■ **What to do**
Establish how many lines of the material below contain the string "target". Return that number by itself.
──────── Supplied material ────────
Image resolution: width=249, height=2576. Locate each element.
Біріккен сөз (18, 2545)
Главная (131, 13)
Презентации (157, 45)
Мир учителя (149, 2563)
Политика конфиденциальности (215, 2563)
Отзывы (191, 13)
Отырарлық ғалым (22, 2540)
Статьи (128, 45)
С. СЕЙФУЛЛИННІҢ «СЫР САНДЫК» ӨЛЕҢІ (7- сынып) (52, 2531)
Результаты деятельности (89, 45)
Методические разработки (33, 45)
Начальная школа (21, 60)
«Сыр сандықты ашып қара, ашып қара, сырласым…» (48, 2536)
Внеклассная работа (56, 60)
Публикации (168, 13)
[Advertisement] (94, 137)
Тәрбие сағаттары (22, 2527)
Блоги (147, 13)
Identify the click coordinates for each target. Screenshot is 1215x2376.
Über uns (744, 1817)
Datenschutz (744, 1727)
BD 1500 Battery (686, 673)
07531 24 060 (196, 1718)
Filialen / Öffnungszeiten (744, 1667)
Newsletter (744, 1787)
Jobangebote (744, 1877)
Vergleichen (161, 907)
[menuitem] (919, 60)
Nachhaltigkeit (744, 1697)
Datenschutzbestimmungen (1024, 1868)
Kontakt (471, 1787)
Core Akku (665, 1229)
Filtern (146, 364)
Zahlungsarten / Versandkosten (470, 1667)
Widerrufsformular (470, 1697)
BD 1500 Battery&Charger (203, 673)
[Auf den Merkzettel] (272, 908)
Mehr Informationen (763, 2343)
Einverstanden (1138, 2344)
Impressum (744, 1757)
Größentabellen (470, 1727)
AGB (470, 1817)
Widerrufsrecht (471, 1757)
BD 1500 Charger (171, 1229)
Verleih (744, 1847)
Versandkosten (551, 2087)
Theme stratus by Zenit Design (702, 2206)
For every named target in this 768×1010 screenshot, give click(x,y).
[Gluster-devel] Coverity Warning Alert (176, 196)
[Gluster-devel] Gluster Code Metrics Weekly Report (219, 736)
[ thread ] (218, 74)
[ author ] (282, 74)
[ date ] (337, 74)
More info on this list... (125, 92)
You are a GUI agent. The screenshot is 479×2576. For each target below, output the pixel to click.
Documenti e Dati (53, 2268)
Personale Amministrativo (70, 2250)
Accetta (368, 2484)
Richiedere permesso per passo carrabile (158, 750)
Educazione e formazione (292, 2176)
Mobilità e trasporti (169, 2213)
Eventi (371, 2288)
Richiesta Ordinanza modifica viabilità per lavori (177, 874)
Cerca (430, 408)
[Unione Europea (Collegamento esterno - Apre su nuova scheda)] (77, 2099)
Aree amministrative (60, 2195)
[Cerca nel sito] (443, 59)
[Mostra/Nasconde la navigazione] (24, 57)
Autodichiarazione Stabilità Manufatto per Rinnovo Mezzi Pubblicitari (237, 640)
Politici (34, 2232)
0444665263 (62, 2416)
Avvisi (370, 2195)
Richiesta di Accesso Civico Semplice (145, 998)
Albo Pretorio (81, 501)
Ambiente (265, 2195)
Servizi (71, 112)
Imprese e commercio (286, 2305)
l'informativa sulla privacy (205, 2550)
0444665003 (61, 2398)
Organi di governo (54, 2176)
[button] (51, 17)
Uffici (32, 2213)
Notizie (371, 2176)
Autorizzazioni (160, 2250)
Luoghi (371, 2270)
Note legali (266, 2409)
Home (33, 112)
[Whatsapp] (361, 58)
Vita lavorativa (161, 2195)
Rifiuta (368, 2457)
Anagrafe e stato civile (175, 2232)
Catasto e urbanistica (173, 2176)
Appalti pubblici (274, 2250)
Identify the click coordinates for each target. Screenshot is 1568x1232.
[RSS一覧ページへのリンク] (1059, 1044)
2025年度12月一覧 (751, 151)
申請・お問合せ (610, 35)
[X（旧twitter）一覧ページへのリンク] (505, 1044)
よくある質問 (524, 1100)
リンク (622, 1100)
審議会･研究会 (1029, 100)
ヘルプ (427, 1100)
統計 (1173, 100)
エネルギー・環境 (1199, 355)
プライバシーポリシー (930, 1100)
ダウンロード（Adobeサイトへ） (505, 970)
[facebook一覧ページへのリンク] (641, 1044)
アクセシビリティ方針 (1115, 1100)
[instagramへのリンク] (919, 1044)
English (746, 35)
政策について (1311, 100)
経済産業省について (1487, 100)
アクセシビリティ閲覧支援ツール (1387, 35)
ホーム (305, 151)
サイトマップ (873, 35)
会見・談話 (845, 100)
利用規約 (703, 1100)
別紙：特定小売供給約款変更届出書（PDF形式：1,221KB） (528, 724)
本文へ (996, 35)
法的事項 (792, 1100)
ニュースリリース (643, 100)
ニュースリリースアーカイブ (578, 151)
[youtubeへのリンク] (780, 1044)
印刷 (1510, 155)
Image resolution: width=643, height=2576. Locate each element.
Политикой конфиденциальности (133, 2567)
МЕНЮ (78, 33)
────────
■ **Your solution**
4